SAN DIEGO — This week, the popular Mexican tourist destination of Cancun in the state of Quintana Roo outlawed what are known as narcocorridos as it tries to cut down on violence in that part of the Yucatán Peninsula.

Cancun becomes one of several areas in Mexico to adopt this policy.

It also prohibits certain musical groups known for these ballads from performing in the city.

“Every time there is one of these events, the truth is, there are always incidents of violence,” said Jorge Aguilar Osorio a Quintana Roo state legislator.

Cancun’s Mayor Ana Patricia Peralta also supported the banning of narcocorridos in her city.

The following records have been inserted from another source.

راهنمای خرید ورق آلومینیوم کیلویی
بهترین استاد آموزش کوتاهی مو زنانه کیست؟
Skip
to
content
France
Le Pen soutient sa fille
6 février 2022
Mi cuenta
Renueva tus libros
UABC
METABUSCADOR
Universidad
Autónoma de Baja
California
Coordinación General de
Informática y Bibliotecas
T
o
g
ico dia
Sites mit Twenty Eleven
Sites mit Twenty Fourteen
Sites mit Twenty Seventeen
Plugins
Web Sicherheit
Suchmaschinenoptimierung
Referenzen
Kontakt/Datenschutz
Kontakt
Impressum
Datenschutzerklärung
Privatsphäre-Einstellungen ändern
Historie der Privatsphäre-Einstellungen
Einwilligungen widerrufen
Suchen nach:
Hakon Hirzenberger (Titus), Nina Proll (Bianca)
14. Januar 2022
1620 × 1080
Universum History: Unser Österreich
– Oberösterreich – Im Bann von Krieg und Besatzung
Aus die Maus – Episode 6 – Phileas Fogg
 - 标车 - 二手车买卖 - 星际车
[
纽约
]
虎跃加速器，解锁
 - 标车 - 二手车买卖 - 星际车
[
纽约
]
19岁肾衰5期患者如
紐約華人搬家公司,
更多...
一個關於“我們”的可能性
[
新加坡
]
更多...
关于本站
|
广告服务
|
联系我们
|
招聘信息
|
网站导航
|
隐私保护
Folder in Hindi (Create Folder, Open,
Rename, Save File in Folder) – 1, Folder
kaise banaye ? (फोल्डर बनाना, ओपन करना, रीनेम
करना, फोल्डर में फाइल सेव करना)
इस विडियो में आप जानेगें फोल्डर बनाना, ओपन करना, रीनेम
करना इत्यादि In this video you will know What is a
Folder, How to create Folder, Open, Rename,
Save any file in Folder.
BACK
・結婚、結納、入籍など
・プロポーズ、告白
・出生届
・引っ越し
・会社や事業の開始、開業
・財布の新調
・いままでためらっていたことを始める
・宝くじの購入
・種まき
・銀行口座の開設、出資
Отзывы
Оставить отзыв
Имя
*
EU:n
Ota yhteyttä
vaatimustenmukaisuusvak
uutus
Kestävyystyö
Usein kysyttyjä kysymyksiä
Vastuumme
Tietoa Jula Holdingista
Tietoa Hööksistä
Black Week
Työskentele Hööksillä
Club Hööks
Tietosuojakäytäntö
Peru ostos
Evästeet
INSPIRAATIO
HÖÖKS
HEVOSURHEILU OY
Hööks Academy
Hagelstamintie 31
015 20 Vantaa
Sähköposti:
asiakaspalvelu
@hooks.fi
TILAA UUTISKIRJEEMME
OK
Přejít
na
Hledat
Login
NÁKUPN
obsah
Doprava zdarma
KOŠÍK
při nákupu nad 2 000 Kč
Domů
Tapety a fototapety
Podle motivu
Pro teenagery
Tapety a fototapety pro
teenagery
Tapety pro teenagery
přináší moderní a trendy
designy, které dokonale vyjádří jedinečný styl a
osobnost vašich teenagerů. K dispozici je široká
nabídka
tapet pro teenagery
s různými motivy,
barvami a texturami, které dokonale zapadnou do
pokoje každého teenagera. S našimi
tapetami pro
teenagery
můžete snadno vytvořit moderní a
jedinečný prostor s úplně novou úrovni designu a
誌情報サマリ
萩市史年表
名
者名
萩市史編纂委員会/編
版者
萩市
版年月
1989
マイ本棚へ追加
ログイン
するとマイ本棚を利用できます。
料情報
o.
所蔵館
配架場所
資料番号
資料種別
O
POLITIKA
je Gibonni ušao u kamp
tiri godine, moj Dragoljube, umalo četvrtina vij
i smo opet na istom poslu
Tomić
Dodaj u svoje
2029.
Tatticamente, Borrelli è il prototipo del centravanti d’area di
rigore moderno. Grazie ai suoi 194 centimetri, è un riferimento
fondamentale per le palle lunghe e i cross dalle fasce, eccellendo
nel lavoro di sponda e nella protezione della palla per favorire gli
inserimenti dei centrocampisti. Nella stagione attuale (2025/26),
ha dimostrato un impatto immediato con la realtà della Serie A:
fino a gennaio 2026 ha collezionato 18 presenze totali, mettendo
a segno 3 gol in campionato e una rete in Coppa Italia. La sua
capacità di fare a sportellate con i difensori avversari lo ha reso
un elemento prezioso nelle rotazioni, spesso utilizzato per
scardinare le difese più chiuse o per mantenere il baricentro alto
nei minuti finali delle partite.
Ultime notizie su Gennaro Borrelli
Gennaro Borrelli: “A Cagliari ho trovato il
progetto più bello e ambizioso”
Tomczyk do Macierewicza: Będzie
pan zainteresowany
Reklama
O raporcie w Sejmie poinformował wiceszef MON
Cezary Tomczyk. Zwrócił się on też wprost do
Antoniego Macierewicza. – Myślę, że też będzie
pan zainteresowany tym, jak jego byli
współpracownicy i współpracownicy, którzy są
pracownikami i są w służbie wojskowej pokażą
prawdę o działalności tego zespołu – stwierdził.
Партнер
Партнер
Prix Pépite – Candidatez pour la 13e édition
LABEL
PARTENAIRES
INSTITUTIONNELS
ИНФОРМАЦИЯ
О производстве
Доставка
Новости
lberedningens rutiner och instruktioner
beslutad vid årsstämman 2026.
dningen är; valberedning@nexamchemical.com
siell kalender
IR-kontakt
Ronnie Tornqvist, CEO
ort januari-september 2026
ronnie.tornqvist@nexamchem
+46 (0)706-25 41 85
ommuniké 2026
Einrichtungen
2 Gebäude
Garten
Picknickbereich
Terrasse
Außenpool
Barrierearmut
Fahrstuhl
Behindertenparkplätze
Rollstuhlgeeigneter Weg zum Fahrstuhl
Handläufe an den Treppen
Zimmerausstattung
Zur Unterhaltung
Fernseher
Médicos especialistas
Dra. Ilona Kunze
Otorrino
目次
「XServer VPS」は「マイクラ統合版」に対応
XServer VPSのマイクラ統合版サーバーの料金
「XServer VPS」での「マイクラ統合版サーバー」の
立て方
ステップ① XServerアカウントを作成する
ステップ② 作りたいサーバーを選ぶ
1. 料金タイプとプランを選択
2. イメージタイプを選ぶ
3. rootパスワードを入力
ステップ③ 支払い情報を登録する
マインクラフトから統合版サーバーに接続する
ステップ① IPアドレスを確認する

“We can’t have any type of event where violence is promoted in one way or another,” said Peralta.

Narcocorridos are songs with lyrics that romanticize and detail the exploits of drug traffickers.

Some of the songs also contain graphic descriptions of violent events.

Critics of the music say the lyrics often talk about misfortune and death while glamorizing criminal exploits of drug lords such as “Chapo” Guzman who headed the Sinaloa Cartel for many years and has retained a large cult following.

He is now in a maximum-security prison in Colorado serving a life sentence. 

Also, some of the content is said to violate Mexican federal radio and television statutes, which prohibit “transmissions that may cause corruption of the language and go against decency and good customs through malicious expressions or provocative phrases.”

Mexican border states such as Chihuahua and Mexico City have also banned “narcocorridos” for several years already.

Jorge Castañeda, Mexico’s former Minister of Foreign Relations told the New York Times recently that “you can’t fault narcocorridos for the violence brought on by drug dealers.”

Other critics of the ban say narcocorridos are just a genre of popular music that originated in Northern Mexico similar to rap groups in the United States who glorified gang activity.